Popularised by celebrity chef, Heston Blumenthal, liquid nitrogen is increasingly used for the extremely quick freezing of foods. Nevertheless, it is a highly dangerous substance which must never be ingested.
What is liquid nitrogen?
Liquid nitrogen is not an ingredient, but a natural gas. At a temperature of -321 degrees F (-196 degrees C), it will flash freeze any food it touches. As it boils away, it gives off a dense nitrogen fog that can add atmosphere and drama to food preparation. Its extreme cold temperature makes it unsafe for people to drink and eat because the human body is unable to cope with such a cold internal temperature. It is only after complete evaporation of the liquid nitrogen that the food can be ingested.
When used in a controlled kitchen to freeze food, the risk is minimised. However, bringing the liquid nitrogen to the table or putting it in drinks significantly increases the risk and customers are unlikely to understand the hazards associated with the ‘theatre’, thus putting them at risk.
The Gaby Scanlon Case
On 4th October 2012, an 18th birthday celebration went horribly wrong. Gaby Scanlon was out with her friends and ordered and champagne-based cocktail with liquid nitrogen in it. The drink had not been prepared properly and as a result still contained small quantities of the liquid nitrogen.
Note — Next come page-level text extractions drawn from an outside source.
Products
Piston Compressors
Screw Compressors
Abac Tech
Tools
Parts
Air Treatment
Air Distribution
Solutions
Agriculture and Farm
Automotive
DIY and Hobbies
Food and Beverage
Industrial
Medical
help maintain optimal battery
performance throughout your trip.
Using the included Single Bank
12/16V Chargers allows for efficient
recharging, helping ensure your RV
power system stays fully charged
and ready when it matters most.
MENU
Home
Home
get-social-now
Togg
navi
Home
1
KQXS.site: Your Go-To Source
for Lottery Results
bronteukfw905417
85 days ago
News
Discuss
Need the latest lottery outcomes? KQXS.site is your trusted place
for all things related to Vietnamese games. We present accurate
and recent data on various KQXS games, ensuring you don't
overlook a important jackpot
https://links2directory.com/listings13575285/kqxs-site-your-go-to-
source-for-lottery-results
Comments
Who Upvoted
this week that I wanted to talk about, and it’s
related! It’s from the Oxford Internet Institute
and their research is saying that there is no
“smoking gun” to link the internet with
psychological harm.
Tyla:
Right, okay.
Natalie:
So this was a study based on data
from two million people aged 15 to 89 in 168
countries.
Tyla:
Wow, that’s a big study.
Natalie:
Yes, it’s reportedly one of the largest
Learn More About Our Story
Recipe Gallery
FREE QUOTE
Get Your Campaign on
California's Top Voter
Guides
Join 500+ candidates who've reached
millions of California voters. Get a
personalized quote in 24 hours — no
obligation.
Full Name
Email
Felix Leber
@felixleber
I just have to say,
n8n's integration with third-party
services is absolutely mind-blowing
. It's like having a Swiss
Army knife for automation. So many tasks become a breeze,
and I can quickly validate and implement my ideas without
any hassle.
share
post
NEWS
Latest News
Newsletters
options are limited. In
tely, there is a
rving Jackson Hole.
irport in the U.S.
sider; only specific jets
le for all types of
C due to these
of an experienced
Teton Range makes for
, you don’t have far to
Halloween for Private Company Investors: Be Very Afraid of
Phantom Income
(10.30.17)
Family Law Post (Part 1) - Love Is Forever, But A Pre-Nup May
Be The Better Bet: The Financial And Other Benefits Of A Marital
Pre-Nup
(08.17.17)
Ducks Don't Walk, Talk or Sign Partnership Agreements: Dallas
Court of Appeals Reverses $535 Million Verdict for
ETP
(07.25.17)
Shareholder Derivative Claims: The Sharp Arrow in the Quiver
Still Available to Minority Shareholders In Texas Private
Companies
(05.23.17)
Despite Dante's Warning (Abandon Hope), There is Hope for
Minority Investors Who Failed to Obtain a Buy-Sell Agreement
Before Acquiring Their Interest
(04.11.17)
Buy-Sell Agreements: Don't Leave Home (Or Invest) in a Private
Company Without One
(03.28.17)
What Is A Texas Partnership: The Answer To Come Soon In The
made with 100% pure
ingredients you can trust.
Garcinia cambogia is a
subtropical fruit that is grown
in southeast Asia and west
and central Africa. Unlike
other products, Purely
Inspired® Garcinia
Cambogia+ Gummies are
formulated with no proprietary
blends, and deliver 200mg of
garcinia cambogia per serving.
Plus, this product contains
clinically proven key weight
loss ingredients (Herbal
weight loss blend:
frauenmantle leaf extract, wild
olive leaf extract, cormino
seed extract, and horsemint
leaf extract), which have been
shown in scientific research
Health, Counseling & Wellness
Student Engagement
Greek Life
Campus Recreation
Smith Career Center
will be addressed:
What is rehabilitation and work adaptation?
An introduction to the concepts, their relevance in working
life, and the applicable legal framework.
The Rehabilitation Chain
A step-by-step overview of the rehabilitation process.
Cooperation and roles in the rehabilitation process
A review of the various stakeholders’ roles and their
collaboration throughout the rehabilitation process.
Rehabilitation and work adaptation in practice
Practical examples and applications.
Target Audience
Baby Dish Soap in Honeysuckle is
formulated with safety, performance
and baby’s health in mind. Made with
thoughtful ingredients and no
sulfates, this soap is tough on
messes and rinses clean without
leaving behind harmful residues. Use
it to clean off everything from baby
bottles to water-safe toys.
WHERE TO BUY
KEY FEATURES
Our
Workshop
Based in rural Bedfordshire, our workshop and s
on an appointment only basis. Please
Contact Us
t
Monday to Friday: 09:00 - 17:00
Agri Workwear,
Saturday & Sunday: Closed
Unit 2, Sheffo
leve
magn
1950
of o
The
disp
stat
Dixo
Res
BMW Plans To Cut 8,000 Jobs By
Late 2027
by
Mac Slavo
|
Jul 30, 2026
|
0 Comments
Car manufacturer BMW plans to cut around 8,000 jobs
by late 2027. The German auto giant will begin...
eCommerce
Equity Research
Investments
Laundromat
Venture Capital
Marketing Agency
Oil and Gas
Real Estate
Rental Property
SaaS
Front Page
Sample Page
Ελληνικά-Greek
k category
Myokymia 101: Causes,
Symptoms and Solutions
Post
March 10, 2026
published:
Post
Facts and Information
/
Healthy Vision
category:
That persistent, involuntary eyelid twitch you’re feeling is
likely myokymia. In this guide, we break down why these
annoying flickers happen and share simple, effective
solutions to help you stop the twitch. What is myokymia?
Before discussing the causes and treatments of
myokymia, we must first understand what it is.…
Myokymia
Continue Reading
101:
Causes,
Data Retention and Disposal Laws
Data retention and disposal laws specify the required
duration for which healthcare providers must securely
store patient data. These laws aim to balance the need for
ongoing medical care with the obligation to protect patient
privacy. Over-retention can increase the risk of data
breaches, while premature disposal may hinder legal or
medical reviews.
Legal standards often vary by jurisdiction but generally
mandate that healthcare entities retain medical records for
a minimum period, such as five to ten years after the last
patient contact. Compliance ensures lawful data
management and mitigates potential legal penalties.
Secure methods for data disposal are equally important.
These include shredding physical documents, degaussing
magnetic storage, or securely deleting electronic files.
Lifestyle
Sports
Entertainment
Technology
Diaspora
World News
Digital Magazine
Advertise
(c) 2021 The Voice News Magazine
Gaby soon developed severe stomach pains and became breathless. She was rushed to hospital and had emergency surgery to repair the hole which had been burnt in her stomach. This surgery saved her life.
In response to the incident, MPs called for a ban on the use of liquid nitrogen in drinks, and the Food Standards Agency issued a warning against the use of liquid nitrogen in cocktails. Over two years later, the director and one employee at Oscar’s Wine Bar are now being prosecuted.
You should not use liquid nitrogen in drinks and if possible avoid using it at all in your kitchens. If you are using liquid nitrogen, you should have: risk assessments, standard operating procedures and emergency operating procedures and training records in place.